## PROMPT
For the entries below, copy exactly the line that contains "ఇడ్లీ, ఉప్మా, ఓట్స్..." through the line that contains "és nagyon sokat", both ends included, and exclude all pictures.

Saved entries
----------------
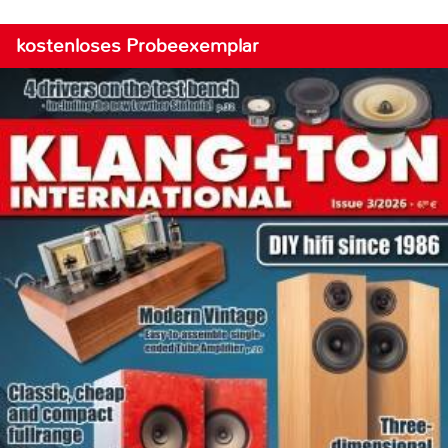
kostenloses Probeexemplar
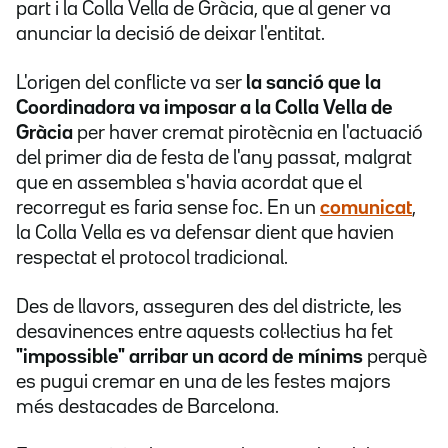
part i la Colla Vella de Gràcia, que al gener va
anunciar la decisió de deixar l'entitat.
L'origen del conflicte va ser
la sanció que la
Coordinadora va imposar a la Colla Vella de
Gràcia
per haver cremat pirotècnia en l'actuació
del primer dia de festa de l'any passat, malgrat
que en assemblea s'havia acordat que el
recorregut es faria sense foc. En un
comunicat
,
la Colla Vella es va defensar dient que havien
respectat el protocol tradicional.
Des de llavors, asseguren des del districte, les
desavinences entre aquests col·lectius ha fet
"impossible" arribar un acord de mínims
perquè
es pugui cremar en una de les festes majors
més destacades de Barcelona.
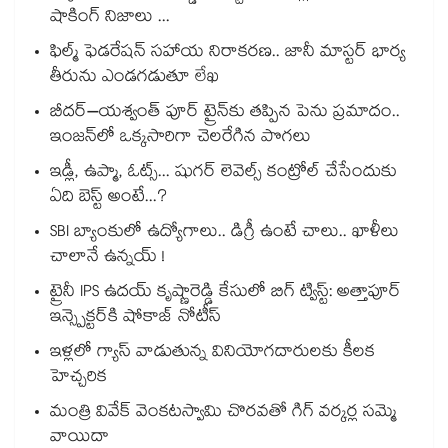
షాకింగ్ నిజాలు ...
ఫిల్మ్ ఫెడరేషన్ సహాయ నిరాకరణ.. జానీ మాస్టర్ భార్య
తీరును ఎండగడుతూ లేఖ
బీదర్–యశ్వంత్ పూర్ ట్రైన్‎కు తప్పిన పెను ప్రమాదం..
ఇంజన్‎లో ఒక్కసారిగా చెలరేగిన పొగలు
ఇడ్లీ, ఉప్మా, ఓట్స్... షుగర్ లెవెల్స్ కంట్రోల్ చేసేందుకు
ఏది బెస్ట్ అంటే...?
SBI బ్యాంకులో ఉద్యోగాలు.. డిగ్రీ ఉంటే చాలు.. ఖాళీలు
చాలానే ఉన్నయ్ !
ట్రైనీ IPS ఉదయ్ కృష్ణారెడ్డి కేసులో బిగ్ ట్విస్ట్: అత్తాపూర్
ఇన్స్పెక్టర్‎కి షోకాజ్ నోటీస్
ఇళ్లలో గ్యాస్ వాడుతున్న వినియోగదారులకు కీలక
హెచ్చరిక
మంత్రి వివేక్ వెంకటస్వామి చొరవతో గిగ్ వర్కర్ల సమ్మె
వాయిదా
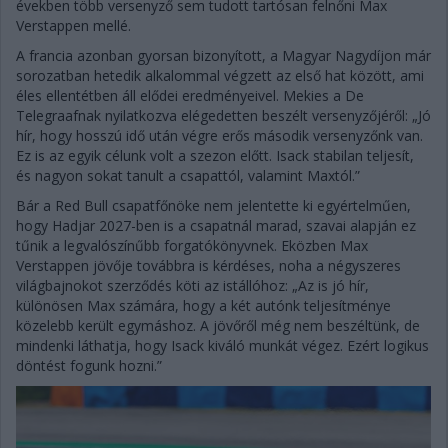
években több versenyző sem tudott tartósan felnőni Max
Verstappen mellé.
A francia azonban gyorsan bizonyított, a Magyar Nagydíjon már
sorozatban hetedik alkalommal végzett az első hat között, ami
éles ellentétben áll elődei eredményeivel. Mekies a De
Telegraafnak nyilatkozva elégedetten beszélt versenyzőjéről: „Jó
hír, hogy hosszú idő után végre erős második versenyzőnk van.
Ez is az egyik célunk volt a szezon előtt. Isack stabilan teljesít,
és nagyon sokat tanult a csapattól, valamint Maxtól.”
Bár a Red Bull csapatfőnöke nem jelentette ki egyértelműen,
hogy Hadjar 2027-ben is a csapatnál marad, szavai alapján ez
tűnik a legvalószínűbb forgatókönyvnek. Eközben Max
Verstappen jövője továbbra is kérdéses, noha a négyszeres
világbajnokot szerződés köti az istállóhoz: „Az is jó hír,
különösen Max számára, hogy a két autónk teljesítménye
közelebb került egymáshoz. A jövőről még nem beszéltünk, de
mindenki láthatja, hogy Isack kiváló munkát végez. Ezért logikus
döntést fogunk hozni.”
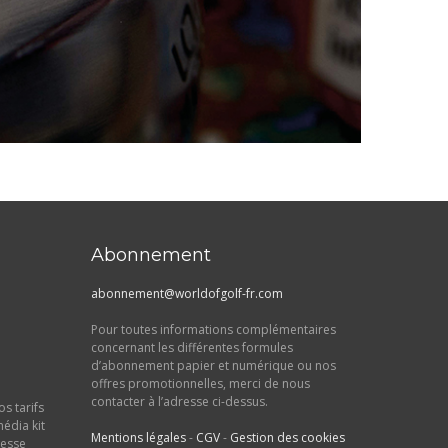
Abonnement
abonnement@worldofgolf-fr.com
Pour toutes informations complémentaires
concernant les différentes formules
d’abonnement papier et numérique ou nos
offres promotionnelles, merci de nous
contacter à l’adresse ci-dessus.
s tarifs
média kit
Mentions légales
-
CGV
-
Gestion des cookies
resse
----------------
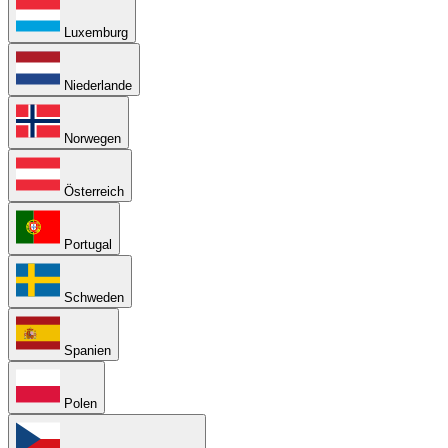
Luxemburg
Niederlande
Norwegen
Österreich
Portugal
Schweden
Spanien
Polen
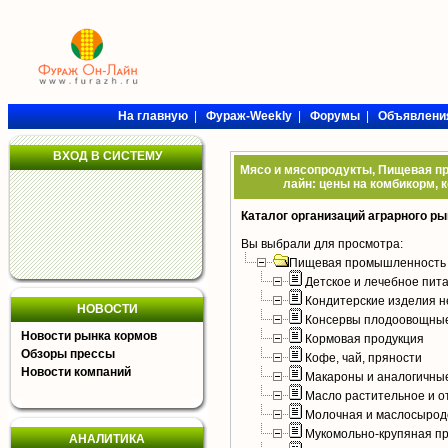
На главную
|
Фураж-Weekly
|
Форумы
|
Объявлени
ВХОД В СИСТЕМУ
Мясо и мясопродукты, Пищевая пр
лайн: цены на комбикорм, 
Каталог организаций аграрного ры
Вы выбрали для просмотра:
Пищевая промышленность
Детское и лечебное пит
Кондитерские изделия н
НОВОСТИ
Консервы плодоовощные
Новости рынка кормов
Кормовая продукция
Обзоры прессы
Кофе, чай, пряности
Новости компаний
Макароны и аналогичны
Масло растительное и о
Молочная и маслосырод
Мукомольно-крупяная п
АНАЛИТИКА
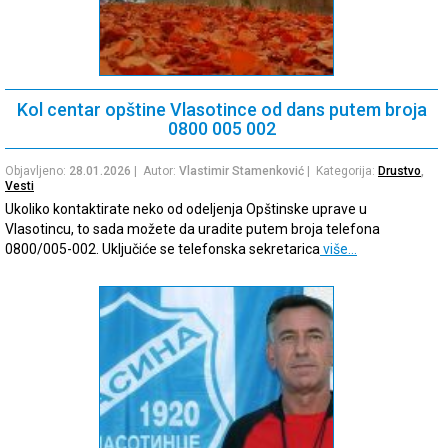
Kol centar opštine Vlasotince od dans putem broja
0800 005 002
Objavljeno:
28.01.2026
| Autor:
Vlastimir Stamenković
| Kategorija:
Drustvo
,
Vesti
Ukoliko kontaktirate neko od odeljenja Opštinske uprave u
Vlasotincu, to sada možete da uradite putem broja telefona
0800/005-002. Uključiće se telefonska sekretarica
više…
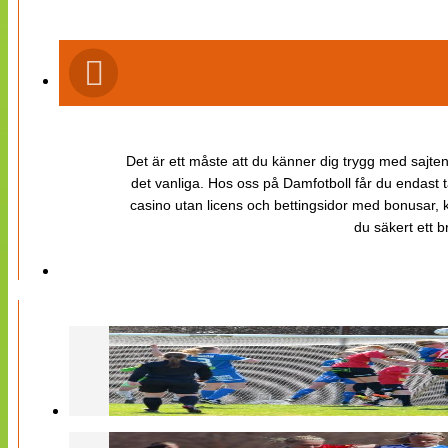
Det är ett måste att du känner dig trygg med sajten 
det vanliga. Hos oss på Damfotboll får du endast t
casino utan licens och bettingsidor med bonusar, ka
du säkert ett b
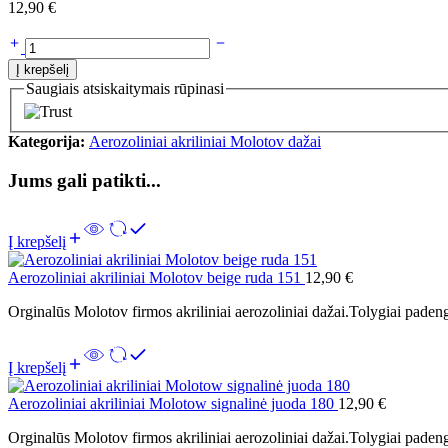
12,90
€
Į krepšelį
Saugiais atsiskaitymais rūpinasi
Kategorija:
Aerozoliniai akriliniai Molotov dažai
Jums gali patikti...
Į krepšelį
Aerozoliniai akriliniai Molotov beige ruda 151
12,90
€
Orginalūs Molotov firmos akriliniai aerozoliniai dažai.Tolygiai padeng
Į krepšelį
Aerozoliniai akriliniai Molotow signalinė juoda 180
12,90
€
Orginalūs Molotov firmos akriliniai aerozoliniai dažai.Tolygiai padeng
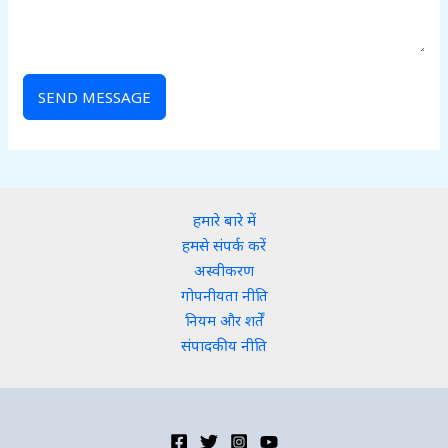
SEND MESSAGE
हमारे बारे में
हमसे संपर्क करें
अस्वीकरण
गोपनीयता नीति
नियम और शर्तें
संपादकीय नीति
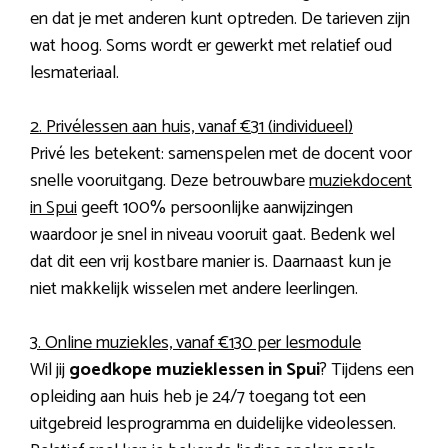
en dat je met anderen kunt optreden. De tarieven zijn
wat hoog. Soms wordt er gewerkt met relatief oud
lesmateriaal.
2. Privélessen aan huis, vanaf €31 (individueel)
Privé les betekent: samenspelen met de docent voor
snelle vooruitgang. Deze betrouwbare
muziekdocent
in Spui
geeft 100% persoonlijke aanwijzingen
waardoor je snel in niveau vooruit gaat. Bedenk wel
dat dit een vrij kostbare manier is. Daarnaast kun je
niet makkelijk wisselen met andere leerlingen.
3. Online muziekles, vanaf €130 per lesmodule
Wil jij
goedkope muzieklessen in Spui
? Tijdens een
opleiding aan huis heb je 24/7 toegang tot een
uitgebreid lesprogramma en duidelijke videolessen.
----------------
## SOLUTION TO THIS PROBLEM
ఇడ్లీ, ఉప్మా, ఓట్స్... షుగర్ లెవెల్స్ కంట్రోల్ చేసేందుకు
ఏది బెస్ట్ అంటే...?
SBI బ్యాంకులో ఉద్యోగాలు.. డిగ్రీ ఉంటే చాలు.. ఖాళీలు
చాలానే ఉన్నయ్ !
ట్రైనీ IPS ఉదయ్ కృష్ణారెడ్డి కేసులో బిగ్ ట్విస్ట్: అత్తాపూర్
ఇన్స్పెక్టర్‎కి షోకాజ్ నోటీస్
ఇళ్లలో గ్యాస్ వాడుతున్న వినియోగదారులకు కీలక
హెచ్చరిక
మంత్రి వివేక్ వెంకటస్వామి చొరవతో గిగ్ వర్కర్ల సమ్మె
వాయిదా
években több versenyző sem tudott tartósan felnőni Max
Verstappen mellé.
A francia azonban gyorsan bizonyított, a Magyar Nagydíjon már
sorozatban hetedik alkalommal végzett az első hat között, ami
éles ellentétben áll elődei eredményeivel. Mekies a De
Telegraafnak nyilatkozva elégedetten beszélt versenyzőjéről: „Jó
hír, hogy hosszú idő után végre erős második versenyzőnk van.
Ez is az egyik célunk volt a szezon előtt. Isack stabilan teljesít,
és nagyon sokat tanult a csapattól, valamint Maxtól.”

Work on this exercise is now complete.